Quote Originally Posted by mikeyakame View Post
I've already got quite a few bios roms sitting on my hard drive ready to be explored, an assortment of P5E and RE bios versions. Do you have the bios handy for the RF before Asus removed the tREF self-refresh timing setting? i think it was a beta of 0308 as official ASUS 0308 doesnt have the strings in the multi language module, and I know where there was a release with it working in bios. Worst case scenario I think I can code up a PCI Option ROM replacement module to check CMOS mask and change the value in MCHBAR but I rather not have to remove either a foreign language module or one of the marvell LAN boot roms. Losing the LAN boot in one of the onboard NIC's wouldn't be the end of the world if there was no choice.

Still would be easier to inject the original assembly instructions into the 1B bios core and 21 mui bins since their code did at one stage work!

If I was to get it working what do you think what would be the best way to go about it. Custom assembly code I'd basically have Auto where it reads DRAM frequency and calculates the correct tREF using the timing formula.

REF[t] = REFI[ns] / CK[ns]. Ie for DDR2-1200, tREF = 7800ns / ( 1000 / 600 ) = 7800 / 1.6667 = 4680T. For 7.8us refresh.
For 15.6us would be 2 * REF[t].

It'd be just a matter of allocating a CMOS mask that's free then or taking one that's not used. Simple case statement for comparing cmos register mask to fixed values, read MCHBAR chan a/b register, AND with mask, and write register at both offsets. Check it was succesful and return 0.
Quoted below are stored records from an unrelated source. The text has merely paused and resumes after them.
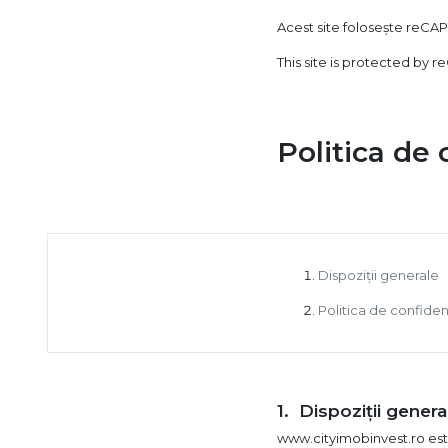
Acest site folosește reCAP
This site is protected by
Politica de 
Dispoziții generale
Politica de confiden
Dispoziții genera
www.cityimobinvest.ro este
ASUS's assembly instructions would probably have less than half the size and be less cumbersome if I can disassemble them

Would be nice to have since there is clearly gains in latency when setting it through MCHBAR register in pci register writing tool or MemSET. Don't think it would be worth having a list of values to select from as every character is one less byte to use for instructions!
Couldn't a simple side by side comparison expose the differences between x48 DDr3 (RE) and x48 DDR2 (RF)? Maybe you're looking to go beyond a simple compariosn and replacing instructions/codes/registers that work with DDR3/components in the RE with the less sophisticated RF, you're actually looking to program your own stuff in, and may be tweak performance? I think the RE bios on a RF would be a blast enough.